Однажды возвращаемся
зимним
морозным
вечером на
открытой
машине в
кузове, и
вдруг с моей
головы ветром
срывает
шапку. Но
водитель
гнал так лихо,
что пока
достучались
до него, пока
он затормозил
и юзом
прижался к
обочине, мы
успели
далеко
пролететь от
места
падения злополучной
шапки. Иван
Кириллович
сидел в кабине.
Ему стали
объяснять и
студенты и
преподаватели
(тогда с нами
были
Станислав Джимбинов
и Владимир
Гусев), что у
Сергея Каратова
потерялась
шапка. Он
успокоил и
сказал, что в
Москве он
решит эту
проблему. За
участие в
агитбригаде
и
выступления
перед слушателями
нам от
местных
властей
полагались какие-то
деньги. Они
находились у Чиркова, и,
по
обыкновению,
некоторые
студенты подозревали
его в
мошенничестве.
Хотя явных причин
для кривотолков
не было.
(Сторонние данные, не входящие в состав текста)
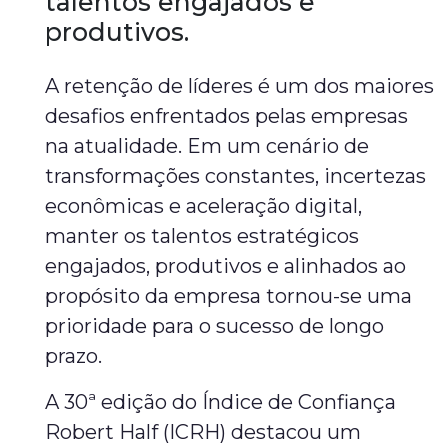
talentos engajados e
produtivos.
A retenção de líderes é um dos maiores
desafios enfrentados pelas empresas
na atualidade. Em um cenário de
transformações constantes, incertezas
econômicas e aceleração digital,
manter os talentos estratégicos
engajados, produtivos e alinhados ao
propósito da empresa tornou-se uma
prioridade para o sucesso de longo
prazo.
A 30ª edição do Índice de Confiança
Robert Half (ICRH) destacou um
В
данном
эпизоде все
понимали, что
я лицо
пострадавшее.
Искать
потерю в темноте
и по метели
было
совершенно
бессмысленно.
Я намотал на
голову шарф,
и мы поехали
в пансионат
летчиков. Вскорости,
по
возвращении
в Москву Иван
Кириллович дал
мне двадцать
рублей –
сумму в
половину стипендии
- и велел
купить на эти
деньги новую
шапку.
Магазин, где
продавались
меховые
изделия, находился
около
Центрального
телеграфа в
том самом
здании, которое
отделали
гранитом,
приготовленным
гитлеровцами
для
памятника по
случаю
покорения
Москвы.
Понятное
дело, Москва
не покорилась,
а два вагона
финского
гранита
пригодились
строящемуся
городу. Я
зашел в
шикарный
магазин и
выбрал себе
бурую
кроличью шапку.
Так
несколько
лет я
проходил в
ней, с
теплотой
вспоминая
щедрого и
умеющего держать
слово Ивана
Кирилловича Чиркова.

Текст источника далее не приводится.